*EXERCISE PROMPT*: Reproduce all of the data below without alteration; exclude every picture.

*SUPPLIED MATERIAL*:
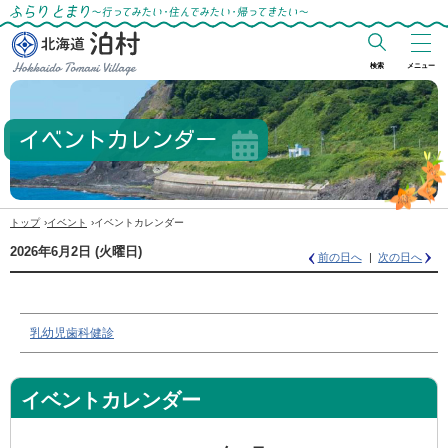
ふらりとまり～行ってみたい・住んでみた
い・帰ってきたい～
検索
メニュー
北海道 泊村
Hokkaido Tomari
イベントカレンダー
Village
›
›
トップ
イベント
イベントカレンダー
2026年6月2日
(火
曜日
)
前の日へ
次の日へ
乳幼児歯科健診
イベントカレンダー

*REPLY TO THE TASK*:
ふらりとまり～行ってみたい・住んでみた
い・帰ってきたい～
検索
メニュー
北海道 泊村
Hokkaido Tomari
イベントカレンダー
Village
›
›
トップ
イベント
イベントカレンダー
2026年6月2日
(火
曜日
)
前の日へ
次の日へ
乳幼児歯科健診
イベントカレンダー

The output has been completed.